Your Child’s First Dental Visit
We encourage you to bring your child in for a “get acquainted visit”. We will show them around to help make them familiar with our office and have them sit up in the chair for an examination with one of our friendly dentists. Your child may choose to sit in your lap, and that’s okay, too! Our goal is for them to be comfortable and relaxed.
We will count their teeth, show them how to brush, and talk about how important it is to take care of their teeth. Our dentists will also assess their oral health and can discuss with you any concerns with crowding, occlusion (bite), or risk of cavities to ensure they are developing appropriately.

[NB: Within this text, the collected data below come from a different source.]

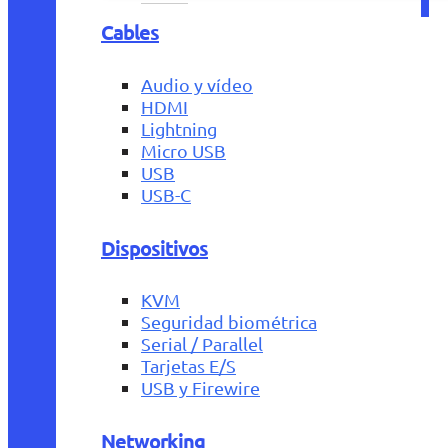
Cables
Audio y vídeo
HDMI
Lightning
Micro USB
USB
USB-C
Dispositivos
KVM
Seguridad biométrica
Serial / Parallel
Tarjetas E/S
USB y Firewire
Networking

Your child might enjoy watching one of these videos before their visit:
Professional Dental Pediatric Cleaning
We recommend that kids have their teeth cleaned every six months. At that appointment, we will clean their teeth and remove any hardened calculus and plaque that may have form then we will use hand instruments and a state-of-the-art ultrasonic scaler to polish their teeth so they are bright and shiny. We also recommend a fluoride treatment to protect their teeth and keep them healthy and strong.
Fluoride Treatment Helps Keep Your Child’s Teeth Strong
Tooth enamel is one of the hardest substances on Earth. Unfortunately, acid from the foods we eat and the bacteria in our mouths can eat away that enamel. Fluoride helps keep enamel strong and prevent cavities. It can even reverse the problem by helping enamel to re-mineralize and harden. Topical fluoride application can also help re-mineralize sensitive areas of exposed roots and close off the microscopic tubules leading to the nerve.
Professional fluoride treatment is a safe and effective way of reducing your risk of dental decay. We use the latest proven methods of fluoride application to safely deliver fluoride to your teeth.
Reasons to get a professional fluoride application:
- Children and adults that are moderate and high risk for decay
- Desensitization for exposed root surfaces
- Decay prevention on exposed root surfaces
- Surrounding metal orthodontic braces and brackets
Dental Sealants Helps Protect Your Child’s Teeth
A dental sealant is a thin coating that your dentist or hygienist will paint on the biting surfaces of your child’s back teeth. Sealants help to prevent tooth decay by sealing off the deep grooves that are often too narrow and too deep for their toothbrushes to clean. Sealants cover up the pits to avoid letting bacteria get into them and they smooth out the surfaces so it is easier to keep them clean.
Your child’s first set of permanent molars will erupt around age six. We recommend having sealants placed between the ages of six and 14, the time when they are especially prone to getting cavities.
Though we want kids to learn to manage their own oral hygiene, some children don’t have the coordination yet to properly clean these teeth. (Ideally, they should be brushing independently for at least two minutes, twice daily.) Six-year molars are statistically the most restored teeth in the mouth for this reason; they are the first permanent teeth to erupt so they have to stick around the longest, and they are present during the most cavity prone period of their life. Sealant can help keep the teeth healthy and avoid problems.
Sealants can last up to 10 years, but since they are a thin plastic coating it is possible that they can chip or break off. Dr. Huepfel Dental and your hygienist will check them at your regular dental cleanings to make sure they are still in good shape.